Shipping code quickly with confidence: Load Testing

Drew Hudec · May 27, 2022

Engineering

Every engineer wants to ship high-quality software systems, but the “how” isn’t always straightforward. To help, we designed a testing series, “Shipping code quickly with confidence.” Using code from sendsecure.ly, a Basis Theory lab project, readers will bring together the testing layers and strategies used by our data tokenization platform to achieve its 0% critical and major defect rate. You can find the links to all published articles at the bottom of each blog.

Welcome back to the fifth installment of our testing series! So far, we’ve covered the testing fundamentals we practice at Basis Theory, our approach to API and UI Acceptance and Integration Testing, and how we leverage Synthetic Tests to monitor the health of our production environment. This post will dive into how we leverage Load Tests to ensure our application remains performant in production when handling peak traffic volumes.

layered tests before getting to customer

Load Tests

Some applications and hosting environments may perform flawlessly under normal usage patterns, but start to behave unexpectedly when the system is under elevated load or extreme conditions. This can result in unacceptably slow response times or increased error rates, degrading the experience for your end-users. Instead of waiting to uncover and troubleshoot these problems in a heavily trafficked production environment, Load Tests can help you proactively identify and address performance issues before your users find them.

What are Load Tests?

Load Tests simulate user behavior against your application and can mimic various load patterns, allowing you to observe and gather information about how your system behaves under load. These checks can either focus on testing a) a single operation or API endpoint in isolation or b) an entire user journey across several operations or API endpoints.

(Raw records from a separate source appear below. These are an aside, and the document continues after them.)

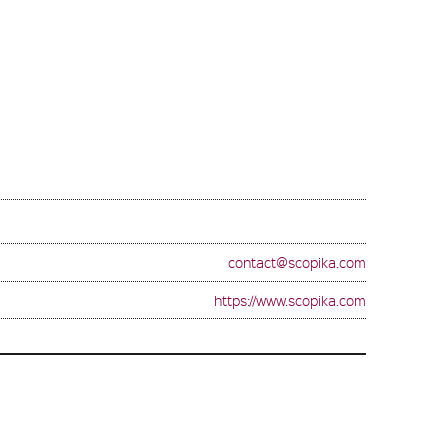
contact@scopika.com
https://www.scopika.com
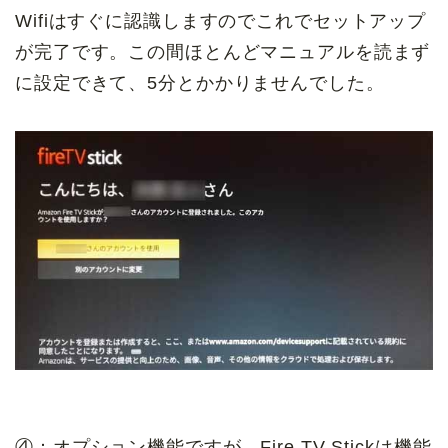
Wifiはすぐに認識しますのでこれでセットアップ
が完了です。この間ほとんどマニュアルを読まず
に設定できて、5分とかかりませんでした。
④：オプション機能ですが、Fire TV Stickは機能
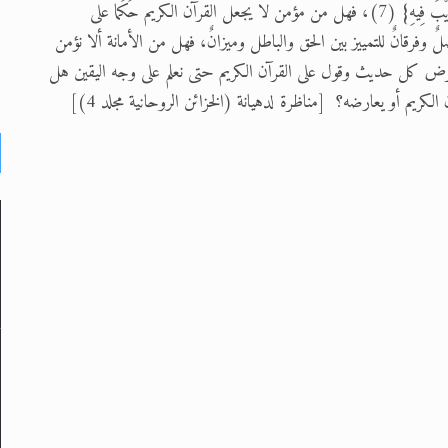
الْكِتَابَ بِالْحَقِّ وَالْمِيزَانَ} (5)، ويقول: {إِنَّهُ لَقَوْلٌ فَصْلٌ} (6) {لَا رَيْبَ فِيهِ} (7)، فهل من مؤمن لا يجعل القرآن الكريم حَكَما على
ٌ وفرقانٌ للتمييز بين الحق والباطل وميزانٌ، فهل من الأمانة ألا نؤمن
ن نعرض كل حديث وقول على القرآن الكريم حتى نعلم على وجه اليقين هل
كريم أو يعارضه؟ [مناظرة لدهيانة (الخزائن الروحانية مجلد 4)]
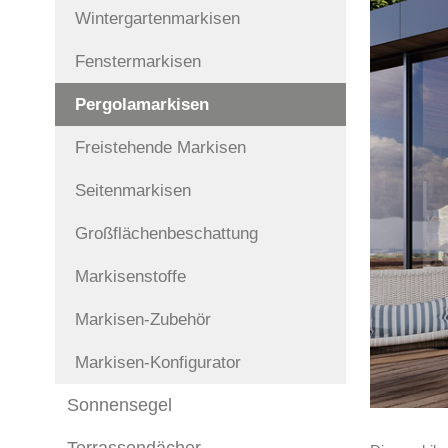
Wintergartenmarkisen
Fenstermarkisen
Pergolamarkisen
Freistehende Markisen
Seitenmarkisen
Großflächenbeschattung
Markisenstoffe
Markisen-Zubehör
Markisen-Konfigurator
Sonnensegel
Terrassendächer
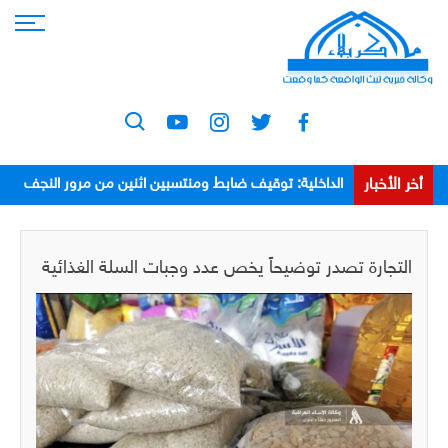
أخر الأخبار
الداخلية: توقيف ضابط ومنتسبين اثنين من مرور النجف
بعد اعتدائهم على مواطن
التجارة تصدر توضيحاً يخص عدد وجبات السلة الغذائية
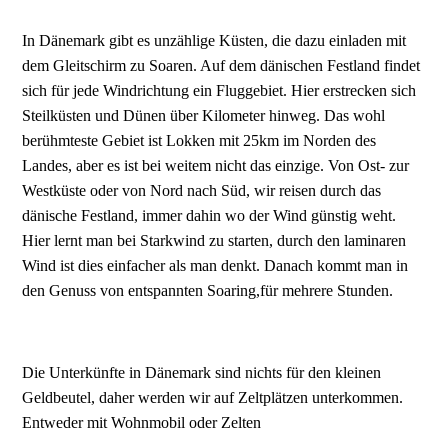
In Dänemark gibt es unzählige Küsten, die dazu einladen mit
dem Gleitschirm zu Soaren. Auf dem dänischen Festland findet
sich für jede Windrichtung ein Fluggebiet. Hier erstrecken sich
Steilküsten und Dünen über Kilometer hinweg. Das wohl
berühmteste Gebiet ist Lokken mit 25km im Norden des
Landes, aber es ist bei weitem nicht das einzige. Von Ost- zur
Westküste oder von Nord nach Süd, wir reisen durch das
dänische Festland, immer dahin wo der Wind günstig weht.
Hier lernt man bei Starkwind zu starten, durch den laminaren
Wind ist dies einfacher als man denkt. Danach kommt man in
den Genuss von entspannten Soaring,für mehrere Stunden.
Die Unterkünfte in Dänemark sind nichts für den kleinen
Geldbeutel, daher werden wir auf Zeltplätzen unterkommen.
Entweder mit Wohnmobil oder Zelten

What can Load Tests be used for?

Many Load Testing frameworks allow a test to be executed with many different execution parameters, such as the number of users, the frequency or the total number of requests, or the test duration. By varying these parameters, the same tests can be written once and leveraged for many different purposes.

Types of Load Tests

Performance Tests assess the performance of your system and ensure you meet predefined performance metrics, such as SLAs. Setting performance goals and tracking metrics over time ensures that your application performance does not inadvertently degrade as the system evolves.

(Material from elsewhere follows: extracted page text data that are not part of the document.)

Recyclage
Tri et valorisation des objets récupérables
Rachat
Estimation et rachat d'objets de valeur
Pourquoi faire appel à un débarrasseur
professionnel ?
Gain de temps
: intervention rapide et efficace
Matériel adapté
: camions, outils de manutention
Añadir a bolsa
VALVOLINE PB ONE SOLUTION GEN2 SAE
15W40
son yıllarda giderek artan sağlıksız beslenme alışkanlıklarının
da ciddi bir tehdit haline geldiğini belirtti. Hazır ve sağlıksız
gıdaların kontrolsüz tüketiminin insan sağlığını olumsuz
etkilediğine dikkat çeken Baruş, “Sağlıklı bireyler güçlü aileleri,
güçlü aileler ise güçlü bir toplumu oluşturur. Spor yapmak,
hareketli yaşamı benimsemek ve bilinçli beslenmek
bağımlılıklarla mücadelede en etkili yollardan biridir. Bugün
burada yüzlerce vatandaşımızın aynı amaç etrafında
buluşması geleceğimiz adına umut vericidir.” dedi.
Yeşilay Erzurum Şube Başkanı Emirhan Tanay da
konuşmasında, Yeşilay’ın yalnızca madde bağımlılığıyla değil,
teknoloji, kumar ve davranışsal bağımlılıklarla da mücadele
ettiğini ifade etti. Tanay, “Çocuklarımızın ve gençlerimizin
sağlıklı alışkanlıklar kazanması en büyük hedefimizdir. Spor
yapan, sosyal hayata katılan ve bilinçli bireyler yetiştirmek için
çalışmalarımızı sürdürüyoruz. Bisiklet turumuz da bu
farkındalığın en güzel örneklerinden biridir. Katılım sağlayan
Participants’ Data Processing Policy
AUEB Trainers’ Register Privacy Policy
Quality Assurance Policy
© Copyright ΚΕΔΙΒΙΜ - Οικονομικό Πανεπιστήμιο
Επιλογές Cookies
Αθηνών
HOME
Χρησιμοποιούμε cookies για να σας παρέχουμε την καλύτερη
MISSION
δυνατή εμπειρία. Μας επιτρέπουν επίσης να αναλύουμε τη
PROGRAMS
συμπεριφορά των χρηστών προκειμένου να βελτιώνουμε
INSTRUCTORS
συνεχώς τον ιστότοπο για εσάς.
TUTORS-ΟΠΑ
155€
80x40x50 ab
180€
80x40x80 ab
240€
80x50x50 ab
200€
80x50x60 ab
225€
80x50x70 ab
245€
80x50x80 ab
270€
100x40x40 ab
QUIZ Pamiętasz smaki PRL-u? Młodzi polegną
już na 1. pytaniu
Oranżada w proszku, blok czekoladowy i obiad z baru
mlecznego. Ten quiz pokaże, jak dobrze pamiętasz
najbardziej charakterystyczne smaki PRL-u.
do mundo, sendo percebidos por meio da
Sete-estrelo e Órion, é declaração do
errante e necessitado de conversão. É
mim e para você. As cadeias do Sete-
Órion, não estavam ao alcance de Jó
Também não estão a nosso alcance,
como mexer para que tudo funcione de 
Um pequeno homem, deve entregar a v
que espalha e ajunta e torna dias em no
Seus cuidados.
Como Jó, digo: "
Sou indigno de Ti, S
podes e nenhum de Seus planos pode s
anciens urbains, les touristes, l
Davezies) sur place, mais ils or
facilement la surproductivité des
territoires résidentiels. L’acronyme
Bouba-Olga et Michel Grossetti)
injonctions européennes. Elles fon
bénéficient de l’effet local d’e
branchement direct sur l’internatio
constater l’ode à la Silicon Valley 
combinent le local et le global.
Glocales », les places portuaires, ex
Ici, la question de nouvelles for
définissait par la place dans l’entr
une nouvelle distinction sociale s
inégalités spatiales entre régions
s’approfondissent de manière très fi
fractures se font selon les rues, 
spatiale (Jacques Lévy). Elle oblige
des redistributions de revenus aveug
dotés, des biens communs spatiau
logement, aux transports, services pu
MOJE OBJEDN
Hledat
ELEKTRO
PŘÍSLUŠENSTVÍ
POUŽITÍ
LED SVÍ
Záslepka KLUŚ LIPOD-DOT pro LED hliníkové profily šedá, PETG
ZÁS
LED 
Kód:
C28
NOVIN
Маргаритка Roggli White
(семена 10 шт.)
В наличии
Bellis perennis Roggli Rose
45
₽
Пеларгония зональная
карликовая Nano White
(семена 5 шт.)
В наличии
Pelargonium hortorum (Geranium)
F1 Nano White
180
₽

Stress Tests help determine how your system behaves under extremely heavy load. These tests can be useful to help identify the maximum load your system can handle before reaching the breaking point, and also can help in identifying what the bottlenecks are that lead to failure.

Soak Tests help determine how your system performs under long-term sustained load. These tests can be useful in identifying memory leaks or other issues related to resource constraints becoming exhausted over time.

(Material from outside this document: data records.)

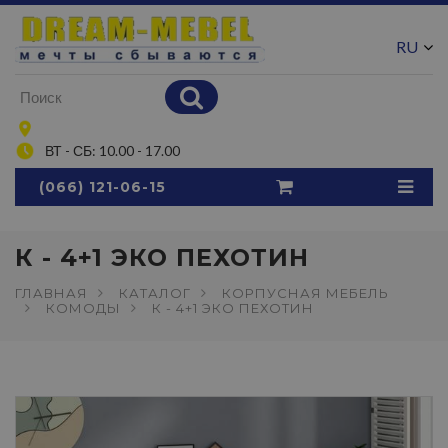
RU
UA
ВТ - СБ: 10.00 - 17.00
(066) 121-06-15
К - 4+1 ЭКО ПЕХОТИН
ГЛАВНАЯ
КАТАЛОГ
КОРПУСНАЯ МЕБЕЛЬ
КОМОДЫ
К - 4+1 ЭКО ПЕХОТИН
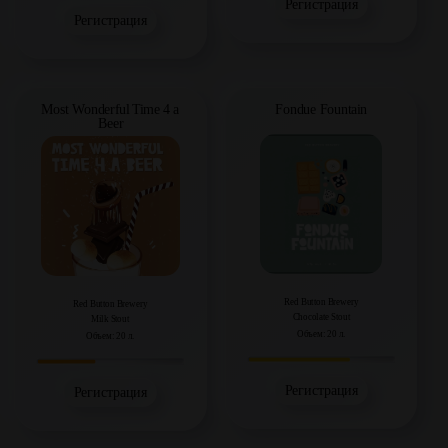
Регистрация
Регистрация
Fondue Fountain
Most Wonderful Time 4 a
Beer
Red Button Brewery
Red Button Brewery
Chocolate Stout
Milk Stout
Объем: 20 л.
Объем: 20 л.
Регистрация
Регистрация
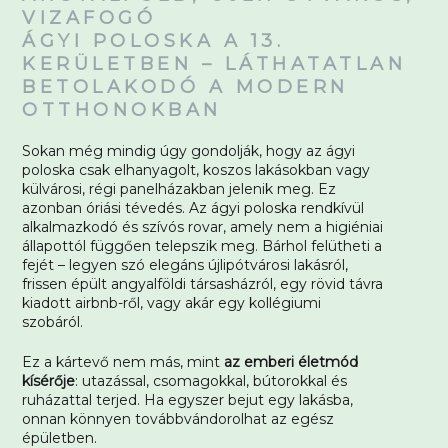
VIZAFOGÓ
ÁGYI POLOSKA A 13.
KERÜLETBEN – LÁTHATATLAN
BETOLAKODÓ A MODERN
OTTHONOKBAN
Sokan még mindig úgy gondolják, hogy az ágyi
poloska csak elhanyagolt, koszos lakásokban vagy
külvárosi, régi panelházakban jelenik meg. Ez
azonban óriási tévedés. Az ágyi poloska rendkívül
alkalmazkodó és szívós rovar, amely nem a higiéniai
állapottól függően telepszik meg. Bárhol felütheti a
fejét – legyen szó elegáns újlipótvárosi lakásról,
frissen épült angyalföldi társasházról, egy rövid távra
kiadott airbnb-ről, vagy akár egy kollégiumi
szobáról.
Ez a kártevő nem más, mint
az emberi életmód
kísérője
: utazással, csomagokkal, bútorokkal és
ruházattal terjed. Ha egyszer bejut egy lakásba,
onnan könnyen továbbvándorolhat az egész
épületben.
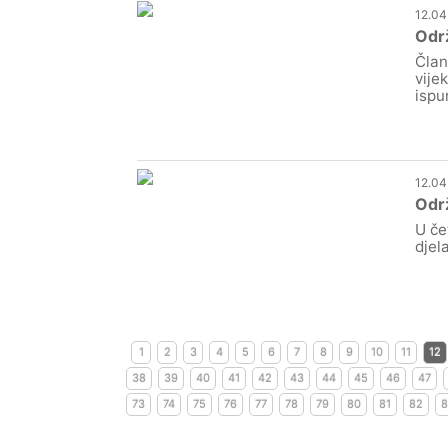
12.04
Odr
Član
vije
ispu
12.04
Održ
U če
djel
1
2
3
4
5
6
7
8
9
10
11
12
38
39
40
41
42
43
44
45
46
47
73
74
75
76
77
78
79
80
81
82
8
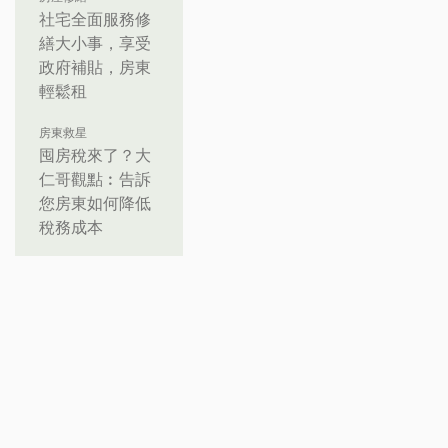
社宅全面服務修
繕大小事，享受
政府補貼，房東
輕鬆租
房東救星
囤房稅來了？大
仁哥觀點︰告訴
您房東如何降低
稅務成本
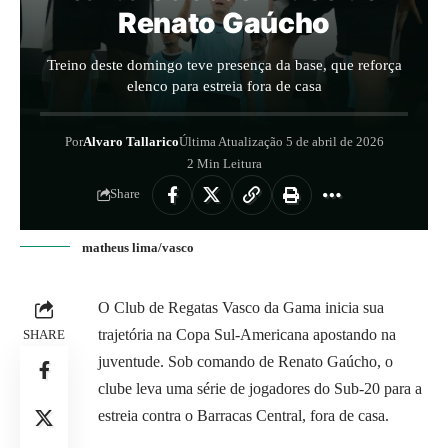
Renato Gaúcho
Treino deste domingo teve presença da base, que reforça
elenco para estreia fora de casa
Por
Alvaro Tallarico
Última Atualização 5 de abril de 2026
2 Min Leitura
Share
matheus lima/vasco
O Club de Regatas Vasco da Gama inicia sua
trajetória na Copa Sul-Americana apostando na
SHARE
juventude. Sob comando de Renato Gaúcho, o
clube leva uma série de jogadores do Sub-20 para a
estreia contra o Barracas Central, fora de casa.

This post will focus on writing performance tests; however, our implementation could be leveraged for Stress and Soak tests with minimal changes.

Choosing a Load Testing framework

There are many Load Testing frameworks available, each offering a unique set of features and benefits. While evaluating the available tooling, the Basis Theory engineering team identified the following attributes as particularly important to us:

Local test execution
Easy to test REST APIs
Can write tests in code, using a well-known language
Can export and track performance metrics over time
Configurable parameters to define load pattern
Simple to integrate into CI/CD pipeline
Free and open source

We suggest you formulate a similar list of desired attributes when evaluating the available tooling and choosing your Load Testing framework. The following questions may help you in identifying which attributes are most important to your team:

Who is going to write and maintain the Load Tests?
Where do you want the tests to run? Within existing CI/CD tooling or a dedicated cloud execution environment?
How and where do you want to track performance metrics? Does the tool have an existing integration?
How much money are you willing to spend on this service?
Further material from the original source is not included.